BUSS1020 · Quantitative Business Analysis
Foundations: Data, Variables & Sampling
Foundations: Data, Variables & Sampling (Week 1, Berenson Ch 1) sets the vocabulary the whole subject rests on. You learn to tell a population from a sample and a parameter from a statistic, to classify variables as categorical or numerical and place them on the four levels of measurement, and to choose a sampling method that gives a representative picture without bias. Getting these distinctions right is what lets every later technique — probabilities, intervals, tests, regression — be applied to the correct kind of data.
What this chapter covers
- 01Population vs sample; parameter (Greek) vs statistic (Latin)
- 02Categorical variables: nominal vs ordinal
- 03Numerical variables: discrete vs continuous
- 04Levels of measurement: nominal · ordinal · interval · ratio
- 05Data sources: primary vs secondary; structured vs unstructured
- 06Probability sampling: simple random, systematic, stratified, cluster
- 07Non-probability sampling: convenience, judgement
- 08Sampling vs non-sampling error; coverage and selection bias
Classify variables and identify a sampling method
- 1 mark(a) Preferred store is categorical with no natural order → nominal.

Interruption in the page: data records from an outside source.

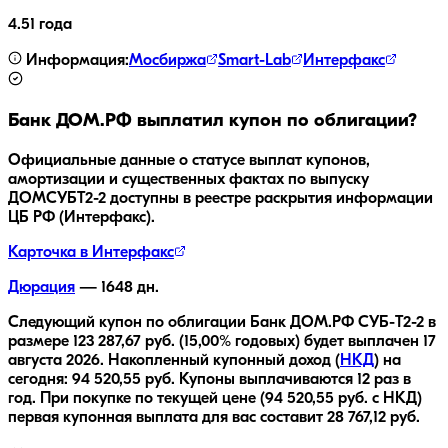
4.51 года
Информация:
Мосбиржа
Smart-Lab
Интерфакс
Банк ДОМ.РФ
выплатил купон по облигации?
Официальные данные о статусе выплат купонов,
амортизации и существенных фактах по выпуску
ДОМСУБТ2-2
доступны в реестре раскрытия информации
ЦБ РФ (Интерфакс).
Карточка в Интерфакс
Дюрация
—
1648
дн.
Следующий купон по облигации
Банк ДОМ.РФ СУБ-T2-2
в
размере
123 287,67
руб.
(15,00% годовых)
будет выплачен
17
августа 2026
.
Накопленный купонный доход (
НКД
) на
сегодня:
94 520,55
руб.
Купоны выплачиваются
12 раз
в
год.
При покупке по текущей цене (
94 520,55
руб. с НКД)
первая купонная выплата для вас составит
28 767,12
руб.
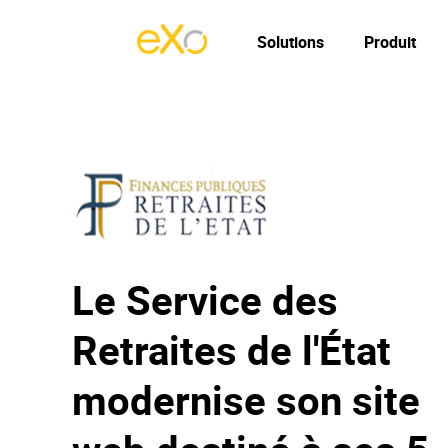
Solutions
Produit
Le Service des
Retraites de l'État
modernise son site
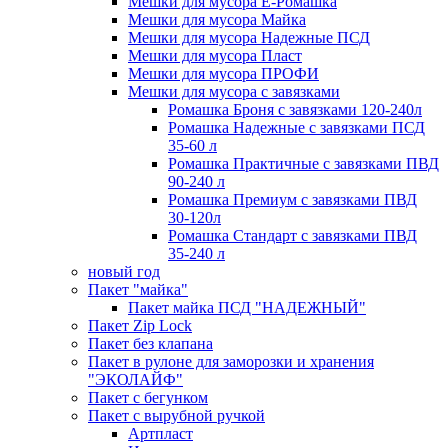
Мешки для мусора Ё-Ромашка
Мешки для мусора Майка
Мешки для мусора Надежные ПСД
Мешки для мусора Пласт
Мешки для мусора ПРОФИ
Мешки для мусора с завязками
Ромашка Броня с завязками 120-240л
Ромашка Надежные с завязками ПСД
35-60 л
Ромашка Практичные с завязками ПВД
90-240 л
Ромашка Премиум с завязками ПВД
30-120л
Ромашка Стандарт с завязками ПВД
35-240 л
новый год
Пакет "майка"
Пакет майка ПСД "НАДЕЖНЫЙ"
Пакет Zip Lock
Пакет без клапана
Пакет в рулоне для заморозки и хранения
"ЭКОЛАЙФ"
Пакет с бегунком
Пакет с вырубной ручкой
Артпласт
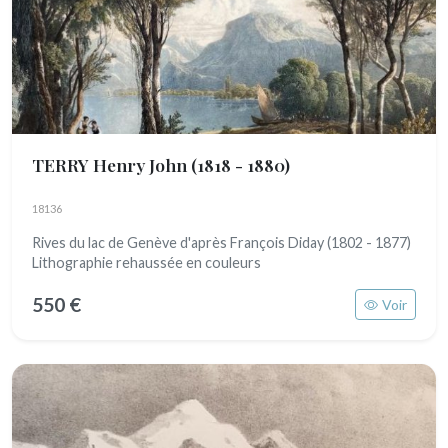
TERRY Henry John
(1818 - 1880)
18136
Rives du lac de Genève d'après François Diday (1802 - 1877)
Lithographie rehaussée en couleurs
550 €
Voir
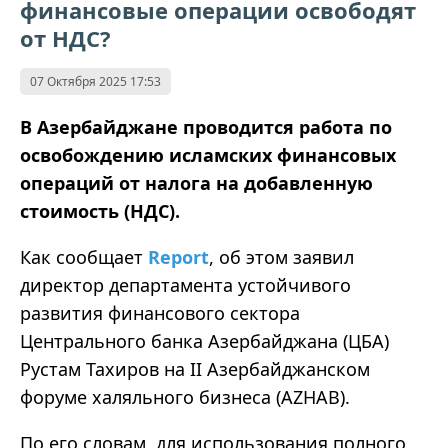
финансовые операции освободят
от НДС?
07 Октября 2025 17:53
В Азербайджане проводится работа по
освобождению исламских финансовых
операций от налога на добавленную
стоимость (НДС).
Как сообщает
Report
, об этом заявил
директор департамента устойчивого
развития финансового сектора
Центрального банка Азербайджана (ЦБА)
Рустам Тахиров на II Азербайджанском
форуме халяльного бизнеса (AZHAB).
По его словам, для использования полного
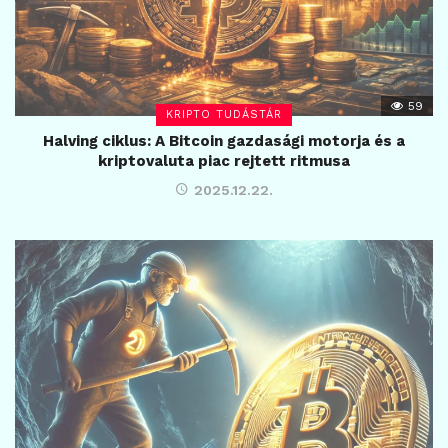
59
KRIPTO TUDÁSTÁR
Halving ciklus: A Bitcoin gazdasági motorja és a
kriptovaluta piac rejtett ritmusa
2025.12.22.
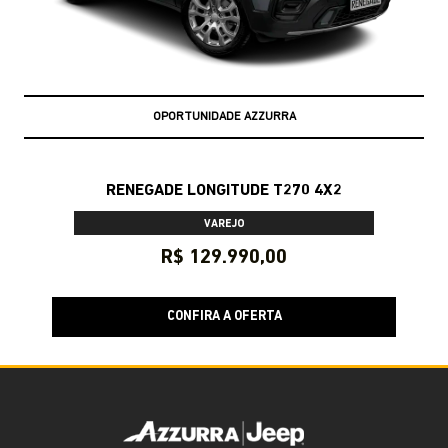
OPORTUNIDADE AZZURRA
RENEGADE LONGITUDE T270 4X2
VAREJO
R$ 129.990,00
CONFIRA A OFERTA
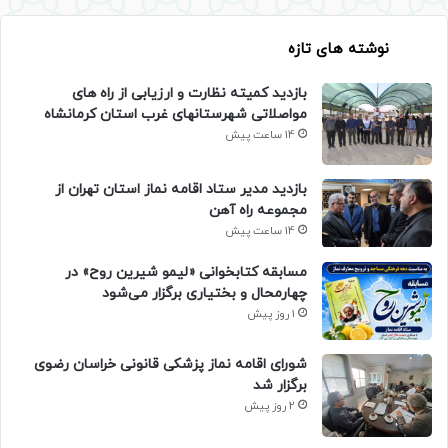
نوشته های تازه
بازدید کمیته نظارت و ارزیابی از راه های
مواصلاتی شهرستانهای غرب استان کرمانشاه
14 ساعت پیش
بازدید مدیر ستاد اقامه نماز استان تهران از
مجموعه راه آهن
14 ساعت پیش
مسابقه کتابخوانی «لیمو شیرین روح» در
چهارمحال و بختیاری برگزار می‌شود
1 روز پیش
شورای اقامه نماز پزشکی قانونی خراسان رضوی
برگزار شد
2 روز پیش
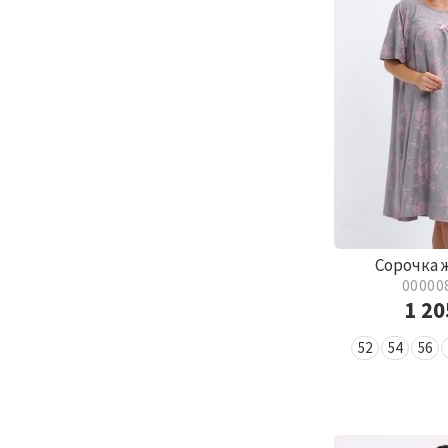
Сорочка 
00000
1 2
52
54
56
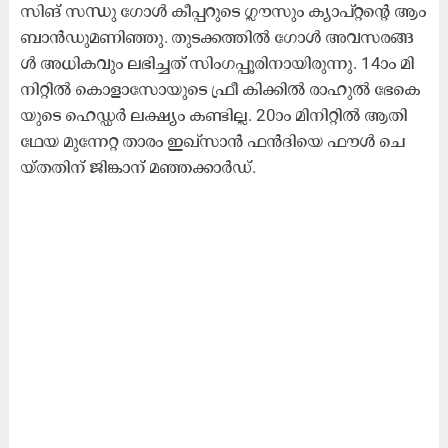
സി​ങ് സ​ന്ധു ഗോ​ൾ കീ​പ്പ​റു​ടെ ഗ്ലൗ​സും ക്യാ​പ്റ്റ​ന്റെ ആം​
ബാ​ൻ​ഡു​മ​ണി​ഞ്ഞു. തു​ട​ക്ക​ത്തി​ൽ ഗോ​ൾ അ​വ​സ​ര​ങ്ങ​
ൾ അ​ധി​ക​വും ല​ഭി​ച്ച​ത് സിം​ഗ​പ്പൂ​രി​നാ​യി​രു​ന്നു. 14ാം മി​
നി​റ്റി​ൽ കൊ​ളാ​സോ​യു​ടെ ഫ്രീ ​കി​ക്കി​ൽ രാ​ഹു​ൽ ഭേ​കെ​
യു​ടെ ഹെ​ഡ്ഡ​ർ ല​ക്ഷ്യം ക​ണ്ടി​ല്ല. 20ാം മി​നി​റ്റി​ൽ ആ​തി​
ഥേ​യ മു​ന്നേ​റ്റ താ​രം ഇ​ഖ്സാ​ൻ ഫ​ൻ​ദി​യെ ഫൗ​ൾ ചെ​
യ്ത​തി​ന് ജി​ങ്കാ​ന് മ​ഞ്ഞ​ക്കാ​ർ​ഡ്.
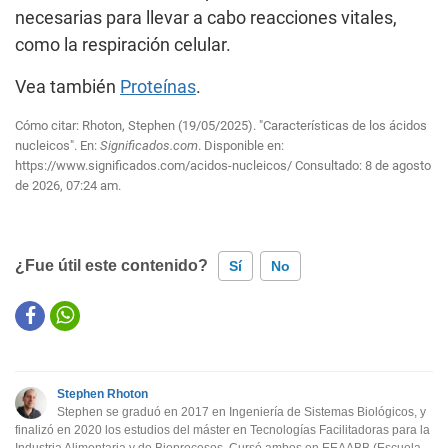
necesarias para llevar a cabo reacciones vitales,
como la respiración celular.
Vea también
Proteínas
.
Cómo citar: Rhoton, Stephen (19/05/2025). "Características de los ácidos
nucleicos". En:
Significados.com
. Disponible en:
https://www.significados.com/acidos-nucleicos/
Consultado:
8 de agosto
de 2026, 07:24 am.
¿Fue útil este contenido?
Sí
No
Este contenido contiene información incorrecta
Este contenido no tiene la información que busco
Stephen Rhoton
Otro
Stephen se graduó en 2017 en Ingeniería de Sistemas Biológicos, y
finalizó en 2020 los estudios del máster en Tecnologías Facilitadoras para la
Industria Alimentaria y de Bioprocesos. Cursó ambos en EEAABB (Escuela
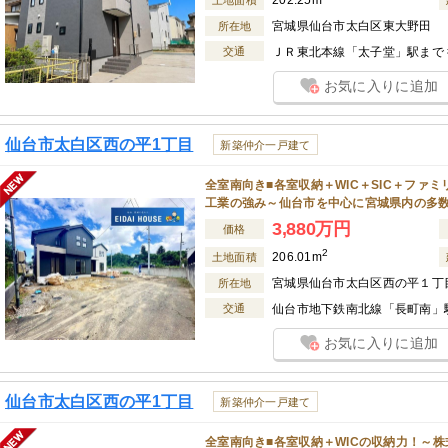
202.25m
土地面積
宮城県仙台市太白区東大野田
所在地
交通
ＪＲ東北本線「太子堂」駅まで 徒
お気に入りに追加
仙台市太白区西の平1丁目
新築仲介一戸建て
全室南向き■各室収納＋WIC＋SIC＋ファ
工業の強み～仙台市を中心に宮城県内の多
3,880万円
価格
2
206.01m
土地面積
宮城県仙台市太白区西の平１丁
所在地
交通
仙台市地下鉄南北線「長町南」駅
お気に入りに追加
仙台市太白区西の平1丁目
新築仲介一戸建て
全室南向き■各室収納＋WICの収納力！～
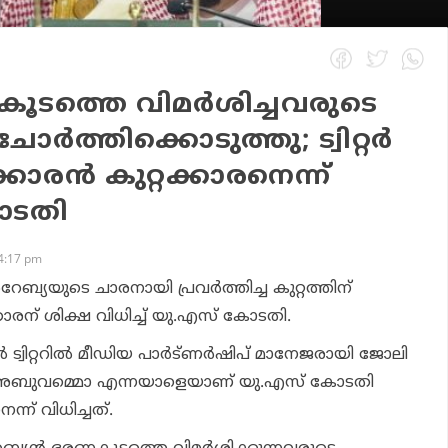
ടത്തെ വിമര്‍ശിച്ചവരുടെ
ര്‍ത്തിക്കൊടുത്തു; ട്വിറ്റര്‍
കാരന്‍ കുറ്റക്കാരനെന്ന്
ോടതി
4:17 pm
ബ്യയുടെ ചാരനായി പ്രവര്‍ത്തിച്ച കുറ്റത്തിന്
ക്കാരന് ശിക്ഷ വിധിച്ച് യു.എസ് കോടതി.
‍ ട്വിറ്ററില്‍ മീഡിയ പാര്‍ട്ണര്‍ഷിപ് മാനേജരായി ജോലി
് അബുവമ്മൊ എന്നയാളെയാണ് യു.എസ് കോടതി
ന്ന് വിധിച്ചത്.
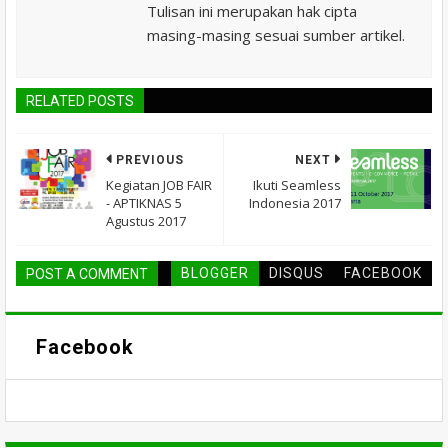
Tulisan ini merupakan hak cipta
masing-masing sesuai sumber artikel.
RELATED POSTS
PREVIOUS
NEXT
Kegiatan JOB FAIR
Ikuti Seamless
- APTIKNAS 5
Indonesia 2017
Agustus 2017
BLOGGER
DISQUS
FACEBOOK
POST A COMMENT
Facebook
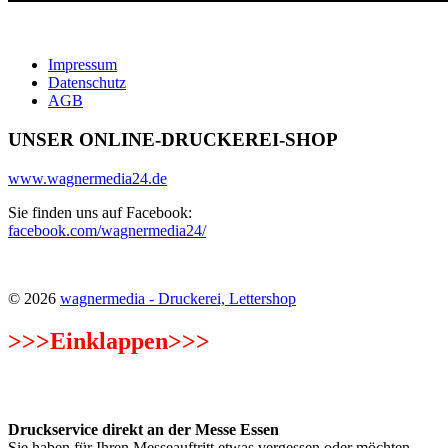
Impressum
Datenschutz
AGB
UNSER ONLINE-DRUCKEREI-SHOP
www.wagnermedia24.de
Sie finden uns auf Facebook:
facebook.com/wagnermedia24/
© 2026
wagnermedia - Druckerei, Lettershop
>>>
Einklappen>>>
Unsere besonderen Highlights!
Druckservice direkt an der Messe Essen
Sie haben für Ihren Messeauftritt etwas vergessen oder möchten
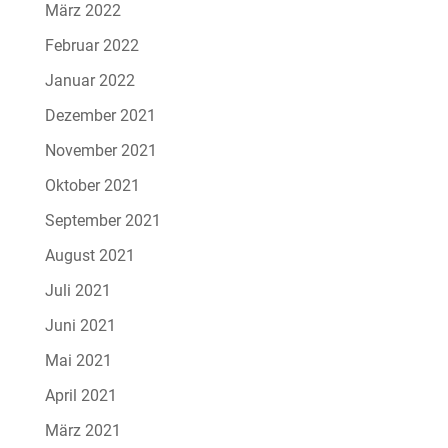
März 2022
Februar 2022
Januar 2022
Dezember 2021
November 2021
Oktober 2021
September 2021
August 2021
Juli 2021
Juni 2021
Mai 2021
April 2021
März 2021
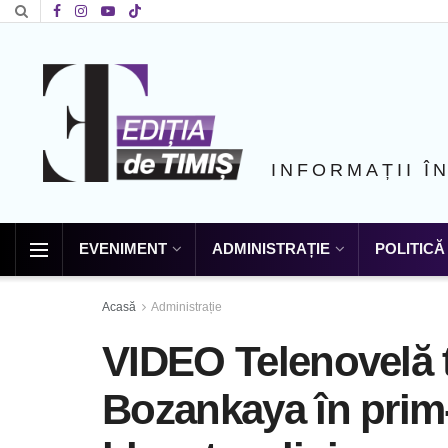
INFORMAȚII Î
EVENIMENT
ADMINISTRAȚIE
POLITICĂ
Acasă
Administrație
VIDEO Telenovelă 
Bozankaya în prim-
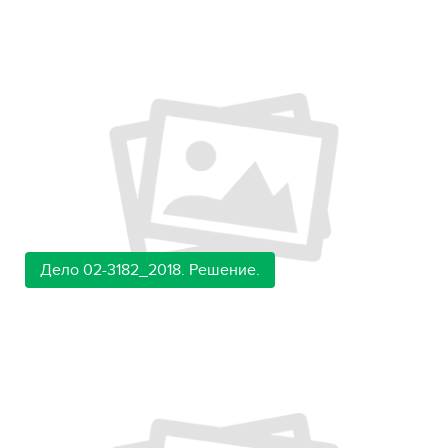
Дело 02-3182_2018. Решение.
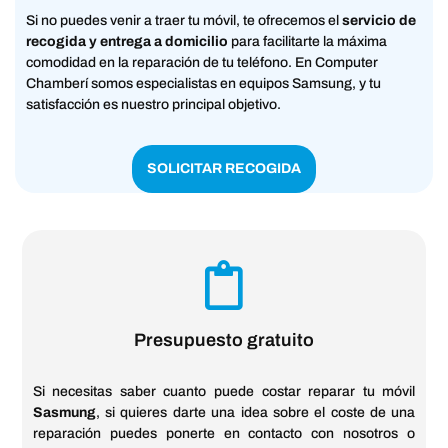
Si no puedes venir a traer tu móvil, te ofrecemos el
servicio de
recogida y entrega a domicilio
para facilitarte la máxima
comodidad en la reparación de tu teléfono. En Computer
Chamberí somos especialistas en equipos Samsung, y tu
satisfacción es nuestro principal objetivo.
SOLICITAR RECOGIDA
Presupuesto gratuito
Si necesitas saber cuanto puede costar reparar tu móvil
Sasmung
, si quieres darte una idea sobre el coste de una
reparación puedes ponerte en contacto con nosotros o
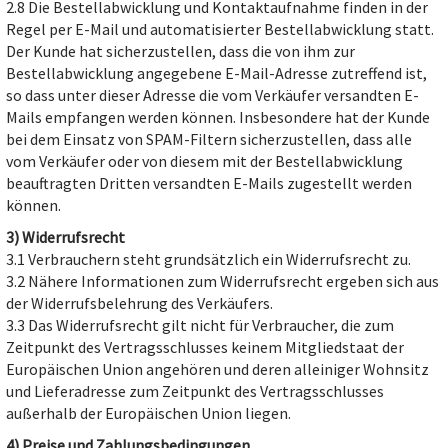
2.8 Die Bestellabwicklung und Kontaktaufnahme finden in der
Regel per E-Mail und automatisierter Bestellabwicklung statt.
Der Kunde hat sicherzustellen, dass die von ihm zur
Bestellabwicklung angegebene E-Mail-Adresse zutreffend ist,
so dass unter dieser Adresse die vom Verkäufer versandten E-
Mails empfangen werden können. Insbesondere hat der Kunde
bei dem Einsatz von SPAM-Filtern sicherzustellen, dass alle
vom Verkäufer oder von diesem mit der Bestellabwicklung
beauftragten Dritten versandten E-Mails zugestellt werden
können.
3) Widerrufsrecht
3.1 Verbrauchern steht grundsätzlich ein Widerrufsrecht zu.
3.2 Nähere Informationen zum Widerrufsrecht ergeben sich aus
der Widerrufsbelehrung des Verkäufers.
3.3 Das Widerrufsrecht gilt nicht für Verbraucher, die zum
Zeitpunkt des Vertragsschlusses keinem Mitgliedstaat der
Europäischen Union angehören und deren alleiniger Wohnsitz
und Lieferadresse zum Zeitpunkt des Vertragsschlusses
außerhalb der Europäischen Union liegen.
4) Preise und Zahlungsbedingungen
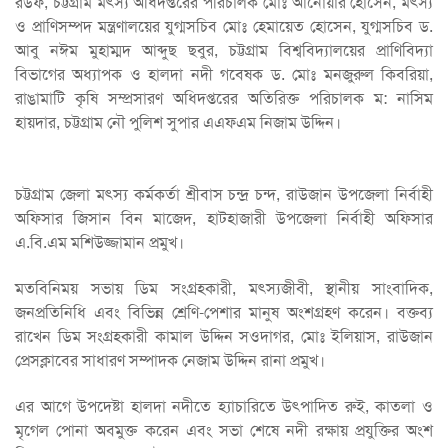
রউফ, চট্টগ্রাম মৎস্য অধিদপ্তরের পরিচালক মোঃ আনোয়ার হোসেন, মৎস্য
ও প্রাণিসম্পদ মন্ত্রণালয়ের যুগ্মসচিব মোঃ হেমায়েত হোসেন, যুগ্মসচিব ড.
আবু নঈম মুহাম্মদ আব্দুছ ছবুর, চট্টগ্রাম বিশ্ববিদ্যালয়ের প্রাণিবিদ্যা
বিভাগের অধ্যাপক ও হালদা নদী গবেষক ড. মোঃ মনজুরুল কিবরিয়া,
রাঙামাটি কৃষি সম্প্রসারণ অধিদপ্তরের অতিরিক্ত পরিচালক ম: নাসিম
হায়দার, চট্টগ্রাম নৌ পুলিশ সুপার এএফএম নিজাম উদ্দিন।
চট্টগ্রাম জেলা মৎস্য কর্মকর্তা শ্রীবাস চন্দ্র চন্দ, রাউজান উপজেলা নির্বাহী
অফিসার জিসান বিন মাজেদ, হাটহাজারী উপজেলা নির্বাহী অফিসার
এ.বি.এম মশিউজ্জামান প্রমুখ।
মতবিনিময় সভায় ডিম সংগ্রহকারী, মৎস্যজীবী, স্থানীয় সাংবাদিক,
জনপ্রতিনিধি এবং বিভিন্ন শ্রেণি-পেশার মানুষ অংশগ্রহণ করেন। বক্তব্য
রাখেন ডিম সংগ্রহকারী কামাল উদ্দিন সওদাগর, মোঃ ইলিয়াস, রাউজান
প্রেসক্লাবের সাধারণ সম্পাদক নেজাম উদ্দিন রানা প্রমুখ।
এর আগে উপদেষ্টা হালদা নদীতে হ্যাচারিতে উৎপাদিত রুই, কাতলা ও
মৃগেল পোনা অবমুক্ত করেন এবং সভা শেষে নদী রক্ষায় প্রযুক্তির অংশ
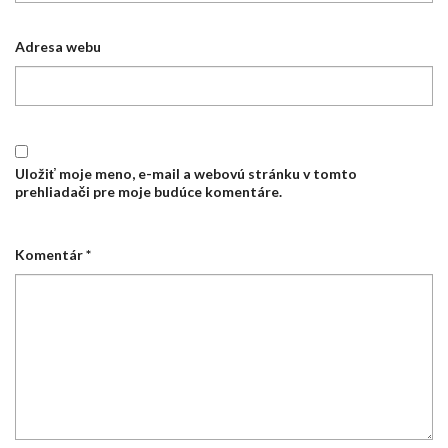
Adresa webu
Uložiť moje meno, e-mail a webovú stránku v tomto
prehliadači pre moje budúce komentáre.
Komentár
*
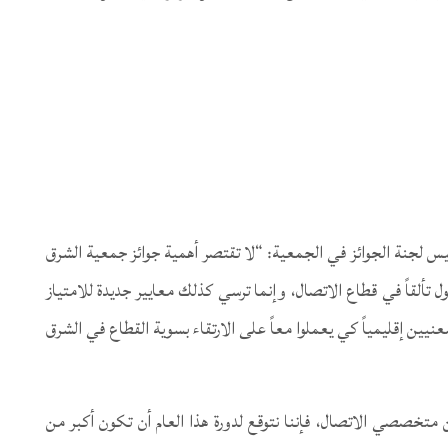
يس لجنة الجوائز في الجمعية: “لا تقتصر أهمية جوائز جمعية الشرق
ل تألقاً في قطاع الاتصال، وإنما ترسي كذلك معايير جديدة للامتياز
يين إقليمياً كي يعملوا معاً على الارتقاء بسوية القطاع في الشرق
ت: “بعد أن استقطبت دورة 2017 أكثر من 400 من متخصصي الاتصال، فإننا نتوقع لدورة هذا العام أن تكون أكبر من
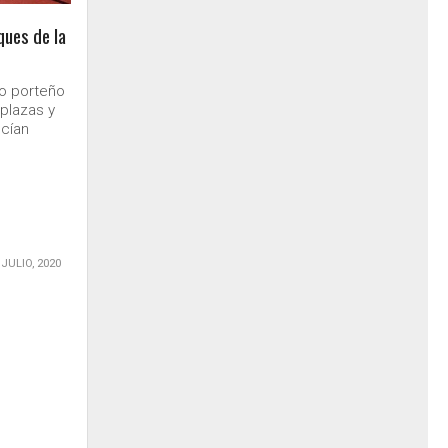
ques de la
no porteño
 plazas y
cían
 JULIO, 2020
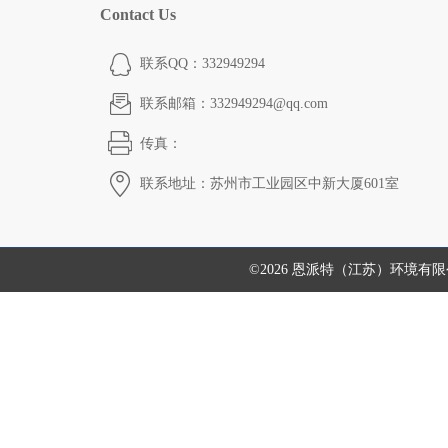
Contact Us
联系QQ：332949294
联系邮箱：332949294@qq.com
传真：
联系地址：苏州市工业园区中新大厦601室
©2026 恩派特（江苏）环境有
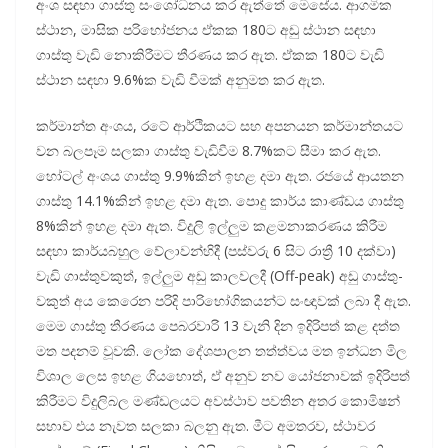
අංශ සඳහා ගාස්තු සංශෝ­ධ­නය කර ඇත්තේ මෙසේය. ආග­මික
ස්ථාන, මාසික පරි­භෝ­ජ­නය ඒකක 180ට අඩු ස්ථාන සඳහා
ගාස්තු වැඩි නොකි­රී­මට තීර­ණය කර ඇත. ඒකක 180ට වැඩි
ස්ථාන සඳහා 9.6%ක වැඩි වීමක් අනු­මත කර ඇත.
කර්මාන්ත අංශය, රටේ ආර්ථි­ක­යට සහ අප­න­යන කර්මා­න්ත­යට
වන බල­පෑම සලකා ගාස්තු වැඩි­වීම 8.7%කට සීමා කර ඇත.
හෝටල් අංශය ගාස්තු 9.9%කින් ඉහළ දමා ඇත. රජයේ ආය­තන
ගාස්තු 14.1%කින් ඉහළ දමා ඇත. පොදු කාර්ය කාණ්ඩය ගාස්තු
8%කින් ඉහළ දමා ඇත. විදුලි ඉල්ලුම කළ­ම­නා­ක­ර­ණය කිරීම
සඳහා කාර්ය­බ­හුල වේලා­ව­න්හිදී (පස්වරු 6 සිට රාත්‍රී 10 දක්වා)
වැඩි ගාස්තු­ව­කුත්, ඉල්ලුම අඩු කාල­ව­ලදී (Off-peak) අඩු ගාස්තු­
ව­කුත් අය කෙරෙන පරිදි පාරි­භෝ­ගි­ක­යන්ට සංඥා­වක් ලබා දී ඇත.
මෙම ගාස්තු තීර­ණය පෙබ­ර­වාරි 13 වැනි දින ඉදි­රි­පත් කළ දත්ත
මත පද­නම් වූවකි. ලෝක දේශ­පා­ලන තත්ත්වය මත ඉන්ධන මිල
විශාල ලෙස ඉහළ ගිය­හොත්, ඒ අනුව නව යෝජ­නා­වක් ඉදි­රි­පත්
කිරී­මට විදු­ලි­බල මණ්ඩ­ල­යට අව­ස්ථාව පව­තින අතර කොමි­ෂන්
සභාව එය නැවත සලකා බලනු ඇත. මීට අම­ත­රව, ස්ථාවර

- 1 mark(b) Satisfaction 1–5 is categorical with a meaningful order but unequal/undefined gaps → ordinal.
- 1 mark(c) Number of items is numerical and countable → discrete (ratio level, since 0 means none and ratios are meaningful).
- 1 mark(d) Total spend in dollars is numerical and measurable on a continuum → continuous (ratio level).
- 1 markSelecting every 20th shopper is systematic sampling.
- 1 markIt risks coverage/selection bias: only shoppers who actually entered and exited the physical store are sampled, so online-only or non-visiting customers are excluded.
Key terms
- Population vs sample
- The population is the entire group of interest; a sample is the subset you actually observe and from which you infer.
- Nominal vs ordinal
- Both are categorical: nominal categories have no order (e.g. store location), ordinal categories have a meaningful order but no fixed spacing (e.g. a 1–5 rating).
- Discrete vs continuous
- Discrete numerical data come from counting and take separate values (number of items); continuous data come from measuring and can take any value in a range (dollars, time).
- Stratified sampling
- A probability method that splits the population into homogeneous groups (strata) and samples within each, improving representativeness for known subgroups.
- Sampling vs non-sampling error
- Sampling error is the natural variation from observing only a sample rather than the whole population; non-sampling error comes from bias, bad measurement or coverage gaps and is not reduced by a larger sample.
Foundations: Data, Variables & Sampling FAQ
Why does the parameter/statistic distinction matter so much?
Because every inference technique in the subject estimates an unknown population parameter (like μ or π) from a sample statistic (like X̄ or p). Mixing the symbols up is one of the most common ways to lose easy marks, so the Greek-for-population, Latin-for-sample rule is worth locking in early.
Is a postcode numerical data?
No — even though it looks like a number, a postcode is nominal categorical data because the values are just labels with no arithmetic meaning. This 'looks numerical but isn't' trap appears in MCQs.
What makes a sample 'good'?
A good sample is representative and chosen by a probability method (every unit has a known, non-zero chance of selection), which lets you quantify sampling error. Convenience and judgement samples are easier but introduce bias you cannot measure.
Exam move
This week is pure vocabulary, and it is the cheapest set of MCQ marks in the whole unit — so over-learn it. Make a one-page table: variable type → level of measurement → an example → a typical chart, and drill the 'trap' cases (postcodes, ratings, years). For sampling, memorise the four probability methods and the two non-probability ones, and be able to name the bias each one risks. Because Week 1 feeds the in-semester test and the final's Part A, a few minutes of flashcards here pays off all semester.